Resumo
Objetivo: este artigo propõe uma discussão sobre a violência obstétrica sob a ótica do Legislativo brasileiro e do Sistema Interamericano de Proteção de Direitos Humanos. Metodologia: A pesquisa combinou revisão bibliográfica e estudo de caso, utilizando como referência o Sistema Interamericano de Direitos Humanos. Além disso, foram analisados projetos de lei em tramitação no Legislativo brasileiro que abordam "parto" e "violência obstétrica". O objetivo foi relacionar as categorias identificadas nos casos da Corte Interamericana de Direitos Humanos com a finalidade central desses projetos de lei. Resultados: a cultura de violência e desrespeito à autonomia das mulheres está ligada a falhas estruturais dos serviços públicos, sobrecarga de trabalho dos profissionais, falta de vagas em unidades hospitalares e ausência de equipes médicas completas e equipamentos adequados. Conclusão: a violência obstétrica não recebe a devida atenção do Estado, resultando em violações aos direitos reprodutivos das mulheres, como trato desumanizante, medicação excessiva, ausência de consentimento, maltrato psicológico e desconsideração de contextos específicos. Propõe-se a prevenção e enfrentamento da violência obstétrica no Brasil, incluindo a perspectiva de gênero em todas as políticas públicas e programas que afetam a saúde das mulheres.
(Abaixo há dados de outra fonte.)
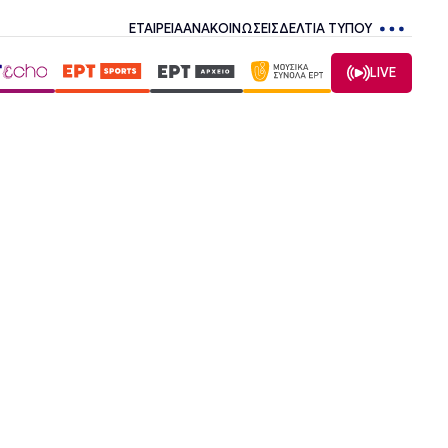
ΕΤΑΙΡΕΙΑ
ΑΝΑΚΟΙΝΩΣΕΙΣ
ΔΕΛΤΙΑ ΤΥΠΟΥ
LIVE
Submissão: 08/10/24| Revisão: 19/02/25| Aprovação: 20/02/25
Referências
Zanardo GLP, Gutierrez MMU, Marcondes CP, Menezes MLN, Lacerda EMA, Pillegi Júnior CA. Violência obstétrica no Brasil: uma revisão narrativa. Psicol Soc. [Internet]. 2017 [citado em 8 out. 2024]; 29:1-11. Disponível em: https://www.scielo.br/j/psoc/a/J7CMV7LK79LJTnX9gFyWHNN/?lang=pt
Mello AR, Paiva LML, Sento-Sé IV, Abbud MC, Machado LO, Santos BBCH. Se ficar gritando vai ter o filho sozinha: a violência obstétrica à luz do direito brasileiro e do Sistema Interamericano de Proteção de Direitos Humanos. Rio de Janeiro: NUPEGRE/Escola de Magistratura do Rio de Janeiro; 2024. 214 p. Disponível em: https://emerj.tjrj.jus.br/pagina/8/136/282
De Meira LLP, Mello AR, Sento-Sé IV. A violência obstétrica no Sistema Interamericano de Direitos Humanos: conceituação, barreiras e deveres dos Estados-partes. Confluências, Revista Interdisciplinar de Sociologia e Direito [Internet]. 2025 [citado em 8 out. 2024]; 26(3):57-81. Disponível em: https://doi.org/10.22409/conflu.v26i3.64872
Leal MC, Gama SG. Nascer no Brasil: inquérito nacional sobre parto e nascimento. Fiocruz: Brasil, 2014.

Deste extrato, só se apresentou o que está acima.